It all started with a simple post from Pawel Zubkiewicz (AWS Serverless Hero) on our AWS Community Builder slack with this image and an ask for any help in optimizing the Aurora MySql database.
The screengrab is from his https://cloudpouch.dev/ cost optimization application with some details masked and represents a real cluster running on Amazon Web Services.
How much can you really glean from a single image?
I found 8 different items to review from that image :
Let's dive in and do a deep-dive or rather a "mini" Well Architected Review of all these items.
Aurora MySQL Clusters
The image shows an Amazon Aurora MySQL Cluster with 2 database instances. An Aurora cluster can have one primary instance and a number of (optional) replica instances.
Use cases for replicas
Aurora Replicas have two main uses
Horizontal read scaling
Replicas can be used for read only workloads like reporting or Business Intelligence tools. In cases where we have large read heavy workloads, you can have multiple replicas OR replicas sized larger than the primary instance.
This way the primary can continue to handle reads/writes without being bogged down by the heavy read only workloads which are handled by the replicas. This is Aurora's horizontal read scaling model.
Improving Availability
To build a new Aurora instance takes a while (sometimes upto 30 minutes). AWS has to source an appropriate sized compute instance in the right AZ / Region / VPC , bootstrap the correct database engine version, apply all the database configurations / parameter group settings and then attach the storage (with all the data) before the database can even start accepting connections.
Since the replica's have gone through all these steps already and are active on the network, promoting a replica when the primary instance fails is very simple. Aurora can quickly promote the replica to a primary (usually takes 30 seconds) and then create a fresh replica. This is an excellent availability model with a very low RTO (Recovery Time Objective) and the RPO (Recovery Point Objective) is the last commit from the primary. As before we tend to create replicas in another AZ to the primary and this covers us for complete AZ failures too.
For production use cases, the recommendation is to always use a replica but this does mean double the compute cost as the second instance is charged while its running.
Avoiding replicas - compromises
To optimize for cost, we could compromise a little bit of availability on non-critical / Non-Production workloads by not creating Replicas. This does change the availability / RTO as there is no fast recovery if the primary fails. You have to wait the 15-30 minutes it could take to create a fresh instance.
Also the instance is always recovered in the same AZ and if the entire AZ is having issues, the instance may not get recovered without some manual intervention (bringing up the instance in another AZ)
Analysing the DB Cluster
From the screenshot, the second database (using the db.t3.medium sizing) has zero DB connections.
So I am going to assume its the replica and it is is currently idle.
So we have a db.t3.small sized primary database instance and a replica which has double the memory but has zero connections.
This is fairly unusual as we usually size replicas to match primary instances at a minimum (so if it takes over as primary it has same capacity).
Maybe the user created a larger instance but forgot to swap it as the primary.
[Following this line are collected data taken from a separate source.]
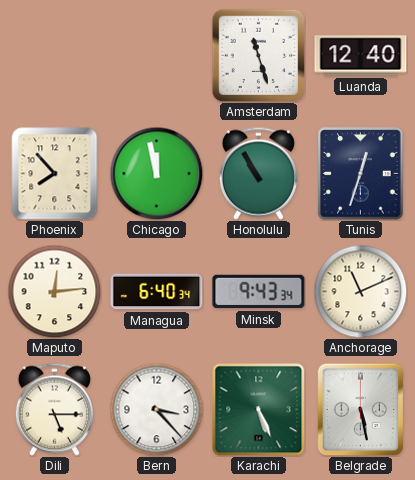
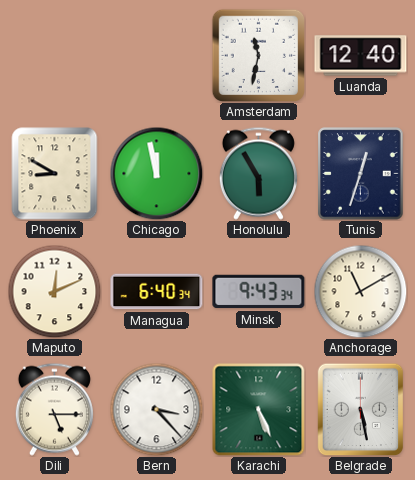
Amsterdam: 11:27 -> 11:32
Phoenix: 7:53 -> 8:50
Honolulu: 10:55 -> 5:55
Maputo: 12:14 -> 12:11
Anchorage: 11:11 -> 11:10
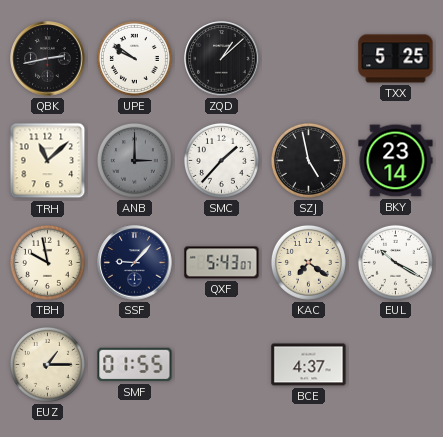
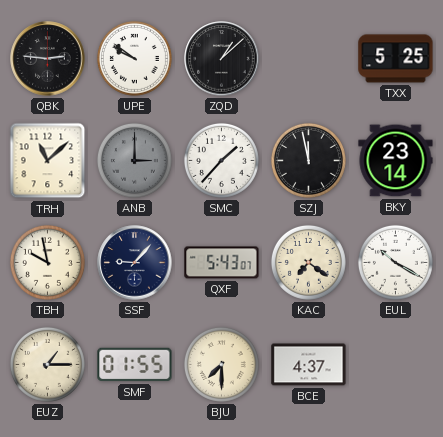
QBK: 2:43 -> 2:46
SZJ: 4:58 -> 11:58
BJU: none -> 7:30
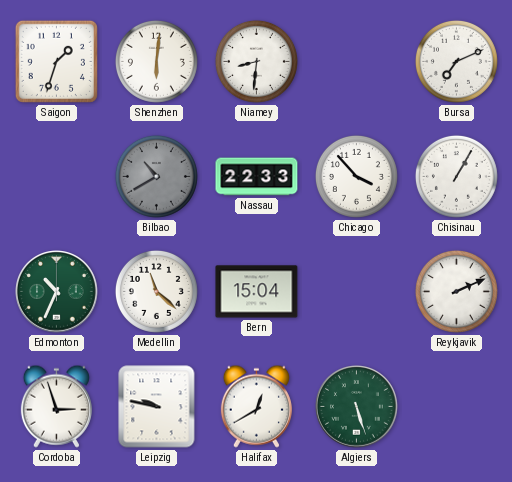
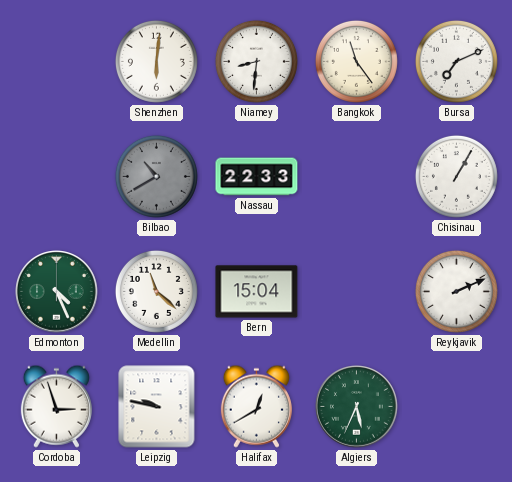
Saigon: 1:33 -> none
Bangkok: none -> 11:24
Chicago: 3:53 -> none
Edmonton: 10:34 -> 4:26
Algiers: 5:27 -> 5:34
Either way - having an idle instance with double the configuration is a red flag to follow up on.
Cpu / RAM usage Analysis.
Replica CPU / RAM usage
We generally see low CPU / RAM utilization on replicas especially if they have zero DB connections. Aurora replicates data within a cluster using its own native storage level replication.
So the compute instance does next to nothing and all the heavy lifting is done by the storage layer underneath.
So one of the anamolies here is to identify why the replica is showing 44% max usage especially when there are NO db connections.
What is the engine really doing and what is driving the usage?
Maybe its doing some internal optimizations or managing the buffers / caches etc but this does look a bit high and would be another red flag to follow up on.
One reason for high usage on replicas could be where we are not using the native Aurora replication but using MySQL's binlog replication or other logical replication mechanisms where the replica has to ingest the data from primary. This is unlikely to be the case as such replication are usually between clusters and not within a cluster.
Primary instance RAM usage
The RAM utilization is peak 92% / Avg 90% which sounds high but its only a 2GB instance and these days its easy to use that up.
Generally high ram utilization on its own is not a cause for major concern as you gave it all that ram to use and its doing a good job using it!
We have to make sure the performance of workloads is not impacted by RAM shortage and we could check if the system is swapping which could indicate some bottlenecks.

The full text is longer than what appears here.